Task instructions → Copy word for word, please, the lines of the entries below running from the one containing "Світле, просторе житло" to the one containing "Одеси та його передмістя;", both ends included.

(Beginning of Records to process)

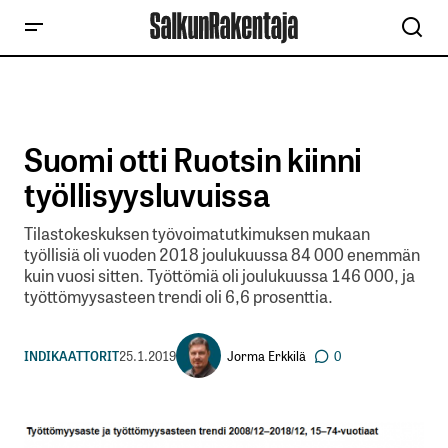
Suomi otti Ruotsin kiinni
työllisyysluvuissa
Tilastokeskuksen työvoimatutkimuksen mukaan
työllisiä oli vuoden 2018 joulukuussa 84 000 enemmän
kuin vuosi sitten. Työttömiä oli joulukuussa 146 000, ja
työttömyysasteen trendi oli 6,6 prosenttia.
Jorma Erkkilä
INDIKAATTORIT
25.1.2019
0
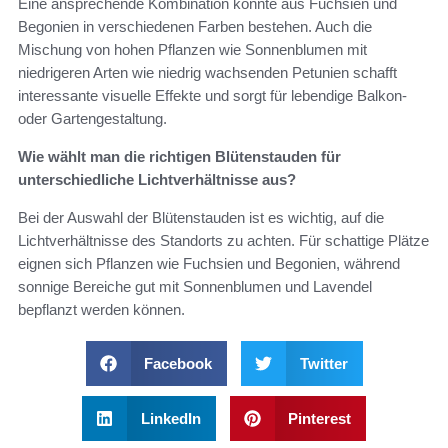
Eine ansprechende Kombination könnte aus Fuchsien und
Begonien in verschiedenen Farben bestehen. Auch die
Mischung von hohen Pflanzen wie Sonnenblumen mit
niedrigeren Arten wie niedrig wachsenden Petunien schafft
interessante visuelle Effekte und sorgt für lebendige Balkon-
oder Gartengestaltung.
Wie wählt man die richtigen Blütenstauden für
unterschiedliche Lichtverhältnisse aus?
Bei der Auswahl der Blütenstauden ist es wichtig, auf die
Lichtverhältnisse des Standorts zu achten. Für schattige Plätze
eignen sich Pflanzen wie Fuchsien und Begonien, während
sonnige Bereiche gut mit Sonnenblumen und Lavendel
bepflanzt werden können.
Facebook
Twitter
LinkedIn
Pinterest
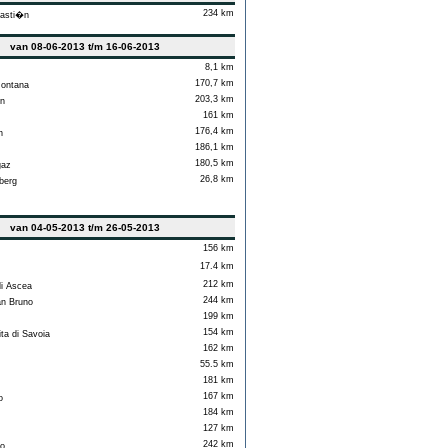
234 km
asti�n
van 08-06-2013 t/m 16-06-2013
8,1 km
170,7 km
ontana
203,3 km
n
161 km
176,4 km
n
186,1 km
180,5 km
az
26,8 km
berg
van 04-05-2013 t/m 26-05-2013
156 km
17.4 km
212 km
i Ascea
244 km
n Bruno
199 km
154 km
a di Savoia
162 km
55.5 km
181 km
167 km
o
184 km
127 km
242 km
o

(End of Records to process)
(Beginning of Records to process)

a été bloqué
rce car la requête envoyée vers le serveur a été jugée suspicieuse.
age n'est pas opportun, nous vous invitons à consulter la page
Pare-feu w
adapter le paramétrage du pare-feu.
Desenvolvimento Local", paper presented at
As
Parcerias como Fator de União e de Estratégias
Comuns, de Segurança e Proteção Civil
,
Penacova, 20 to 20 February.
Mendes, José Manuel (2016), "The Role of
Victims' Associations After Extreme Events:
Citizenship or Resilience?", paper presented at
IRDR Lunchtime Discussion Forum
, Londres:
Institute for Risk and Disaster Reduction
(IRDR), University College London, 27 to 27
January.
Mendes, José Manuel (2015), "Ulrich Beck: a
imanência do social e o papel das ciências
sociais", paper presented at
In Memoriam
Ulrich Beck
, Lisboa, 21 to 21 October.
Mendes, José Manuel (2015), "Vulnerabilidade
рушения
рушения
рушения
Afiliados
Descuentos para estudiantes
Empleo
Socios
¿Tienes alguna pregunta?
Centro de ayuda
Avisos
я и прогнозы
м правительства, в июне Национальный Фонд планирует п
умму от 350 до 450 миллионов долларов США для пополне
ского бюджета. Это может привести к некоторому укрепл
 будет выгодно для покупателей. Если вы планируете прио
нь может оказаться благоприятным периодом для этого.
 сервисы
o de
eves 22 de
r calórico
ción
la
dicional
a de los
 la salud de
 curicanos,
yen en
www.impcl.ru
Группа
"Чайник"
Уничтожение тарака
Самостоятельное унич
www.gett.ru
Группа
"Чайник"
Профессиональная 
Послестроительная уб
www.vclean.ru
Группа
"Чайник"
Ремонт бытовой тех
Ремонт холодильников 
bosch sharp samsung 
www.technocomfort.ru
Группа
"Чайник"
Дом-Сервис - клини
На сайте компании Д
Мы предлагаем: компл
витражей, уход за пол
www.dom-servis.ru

(End of Records to process)
(Beginning of Records to process)

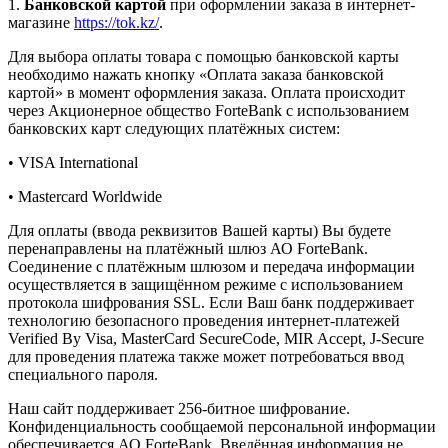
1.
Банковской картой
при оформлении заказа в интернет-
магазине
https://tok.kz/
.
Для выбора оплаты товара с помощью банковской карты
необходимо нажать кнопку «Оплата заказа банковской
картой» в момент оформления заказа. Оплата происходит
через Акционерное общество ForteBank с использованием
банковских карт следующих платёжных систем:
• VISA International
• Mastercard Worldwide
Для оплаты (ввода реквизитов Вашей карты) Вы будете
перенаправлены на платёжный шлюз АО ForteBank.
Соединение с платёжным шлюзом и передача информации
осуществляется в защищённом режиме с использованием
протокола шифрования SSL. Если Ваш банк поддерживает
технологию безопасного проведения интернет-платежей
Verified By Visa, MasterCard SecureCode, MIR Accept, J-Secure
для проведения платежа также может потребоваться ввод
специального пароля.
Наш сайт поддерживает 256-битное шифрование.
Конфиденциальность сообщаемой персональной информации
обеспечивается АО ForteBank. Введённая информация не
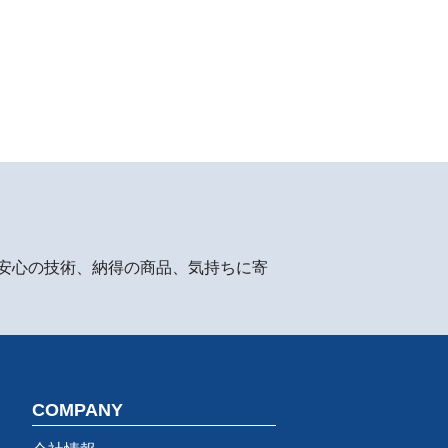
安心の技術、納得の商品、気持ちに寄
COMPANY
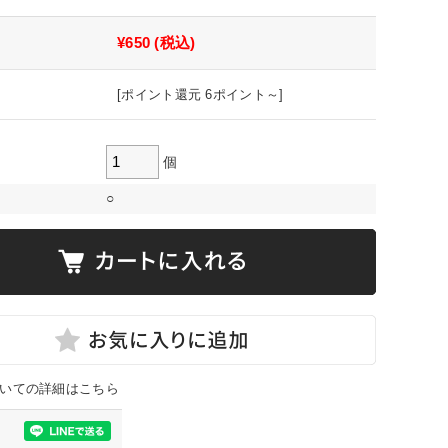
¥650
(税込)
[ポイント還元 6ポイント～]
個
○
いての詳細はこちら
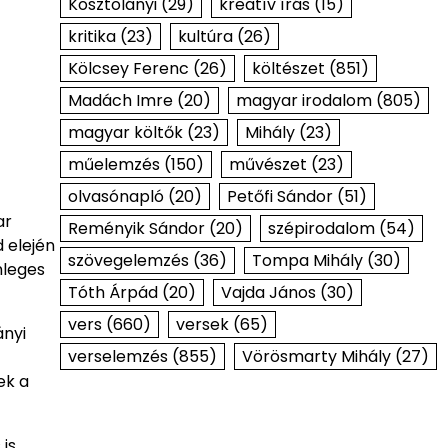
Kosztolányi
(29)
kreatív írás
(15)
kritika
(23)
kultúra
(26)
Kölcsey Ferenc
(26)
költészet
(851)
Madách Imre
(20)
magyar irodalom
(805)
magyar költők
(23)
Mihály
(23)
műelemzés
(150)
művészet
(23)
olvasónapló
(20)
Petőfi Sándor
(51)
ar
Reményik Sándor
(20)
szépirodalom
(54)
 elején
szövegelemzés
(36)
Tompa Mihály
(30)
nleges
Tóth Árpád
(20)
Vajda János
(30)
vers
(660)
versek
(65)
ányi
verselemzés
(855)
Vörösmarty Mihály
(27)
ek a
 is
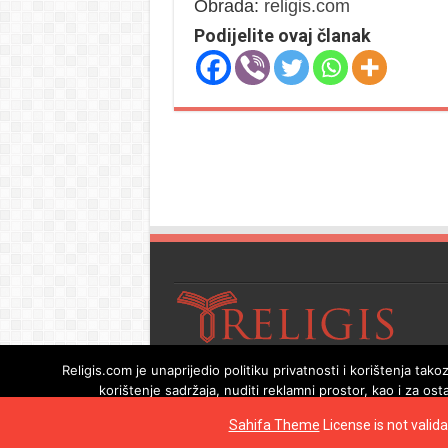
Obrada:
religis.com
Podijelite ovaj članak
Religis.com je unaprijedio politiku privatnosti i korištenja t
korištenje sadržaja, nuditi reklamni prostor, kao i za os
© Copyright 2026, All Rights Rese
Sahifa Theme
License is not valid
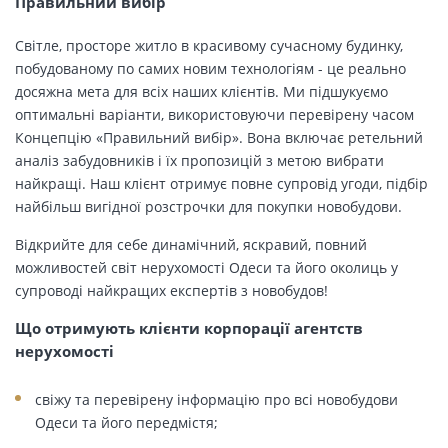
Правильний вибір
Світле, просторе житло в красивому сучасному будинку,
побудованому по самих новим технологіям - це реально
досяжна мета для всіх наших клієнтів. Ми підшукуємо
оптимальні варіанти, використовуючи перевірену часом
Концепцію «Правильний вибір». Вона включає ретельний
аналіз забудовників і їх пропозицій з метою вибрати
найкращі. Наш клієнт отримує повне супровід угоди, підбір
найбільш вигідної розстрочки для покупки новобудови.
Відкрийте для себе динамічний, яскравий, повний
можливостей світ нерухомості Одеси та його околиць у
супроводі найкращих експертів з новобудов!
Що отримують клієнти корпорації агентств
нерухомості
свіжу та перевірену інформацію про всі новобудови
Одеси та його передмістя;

(End of Records to process)

Response below →
Світле, просторе житло в красивому сучасному будинку,
побудованому по самих новим технологіям - це реально
досяжна мета для всіх наших клієнтів. Ми підшукуємо
оптимальні варіанти, використовуючи перевірену часом
Концепцію «Правильний вибір». Вона включає ретельний
аналіз забудовників і їх пропозицій з метою вибрати
найкращі. Наш клієнт отримує повне супровід угоди, підбір
найбільш вигідної розстрочки для покупки новобудови.
Відкрийте для себе динамічний, яскравий, повний
можливостей світ нерухомості Одеси та його околиць у
супроводі найкращих експертів з новобудов!
Що отримують клієнти корпорації агентств
нерухомості
свіжу та перевірену інформацію про всі новобудови
Одеси та його передмістя;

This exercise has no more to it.